(TASK STATEMENT):
In the copy, include every entry exactly but none of the pictures.
_____
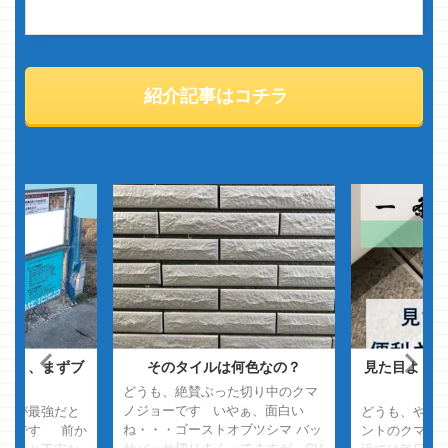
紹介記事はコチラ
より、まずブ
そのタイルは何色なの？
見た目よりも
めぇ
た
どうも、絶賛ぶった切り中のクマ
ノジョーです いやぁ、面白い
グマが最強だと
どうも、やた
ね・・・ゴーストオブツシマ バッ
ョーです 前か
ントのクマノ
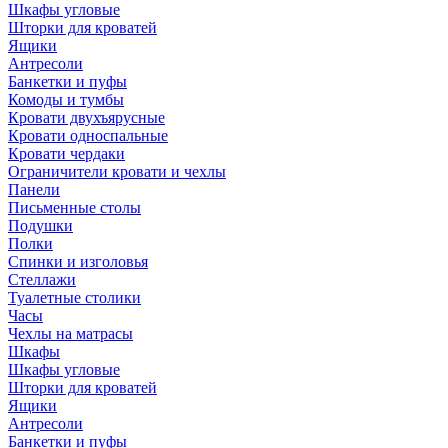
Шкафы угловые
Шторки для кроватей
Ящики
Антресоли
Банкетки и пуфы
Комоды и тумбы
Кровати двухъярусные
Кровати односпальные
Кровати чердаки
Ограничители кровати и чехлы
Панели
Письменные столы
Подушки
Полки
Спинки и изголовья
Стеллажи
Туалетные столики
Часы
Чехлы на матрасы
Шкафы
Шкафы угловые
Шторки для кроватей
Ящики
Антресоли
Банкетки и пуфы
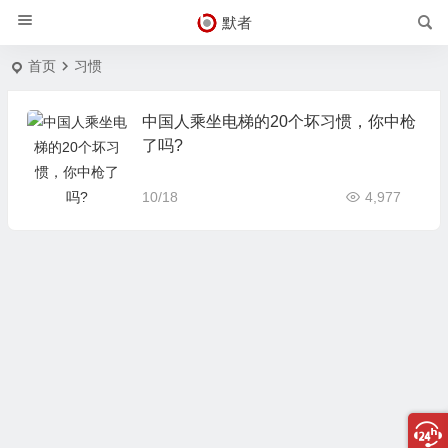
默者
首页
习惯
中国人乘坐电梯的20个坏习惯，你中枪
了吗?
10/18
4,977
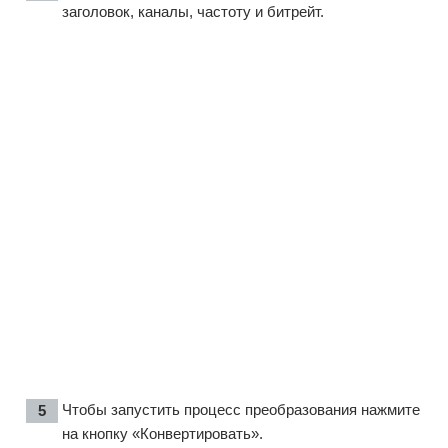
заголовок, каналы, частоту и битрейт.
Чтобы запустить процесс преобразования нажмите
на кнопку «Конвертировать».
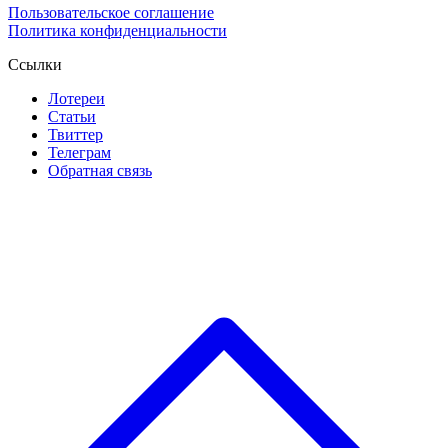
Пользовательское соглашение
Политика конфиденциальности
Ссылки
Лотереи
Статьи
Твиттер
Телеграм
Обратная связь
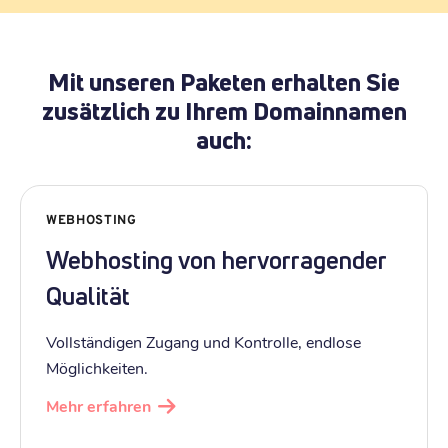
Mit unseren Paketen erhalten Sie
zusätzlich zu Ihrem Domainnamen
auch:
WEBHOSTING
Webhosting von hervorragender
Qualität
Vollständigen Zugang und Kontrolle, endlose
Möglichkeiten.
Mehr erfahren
_____
(TASK RESULT):
紹介記事はコチラ
より、まずブ
そのタイルは何色なの？
見た目よりも
めぇ
た
どうも、絶賛ぶった切り中のクマ
ノジョーです いやぁ、面白い
グマが最強だと
どうも、やた
ね・・・ゴーストオブツシマ バッ
ョーです 前か
ントのクマノ
Шкафы угловые
Шторки для кроватей
Ящики
Антресоли
Банкетки и пуфы
Комоды и тумбы
Кровати двухъярусные
Кровати односпальные
Кровати чердаки
Ограничители кровати и чехлы
Панели
Письменные столы
Подушки
Полки
Спинки и изголовья
Стеллажи
Туалетные столики
Часы
Чехлы на матрасы
Шкафы
Шкафы угловые
Шторки для кроватей
Ящики
Антресоли
Банкетки и пуфы
默者
首页
习惯
中国人乘坐电梯的20个坏习惯，你中枪
了吗?
10/18
4,977
заголовок, каналы, частоту и битрейт.
Чтобы запустить процесс преобразования нажмите
на кнопку «Конвертировать».
Пользовательское соглашение
Политика конфиденциальности
Ссылки
Лотереи
Статьи
Твиттер
Телеграм
Обратная связь
Mit unseren Paketen erhalten Sie
zusätzlich zu Ihrem Domainnamen
auch:
WEBHOSTING
Webhosting von hervorragender
Qualität
Vollständigen Zugang und Kontrolle, endlose
Möglichkeiten.
Mehr erfahren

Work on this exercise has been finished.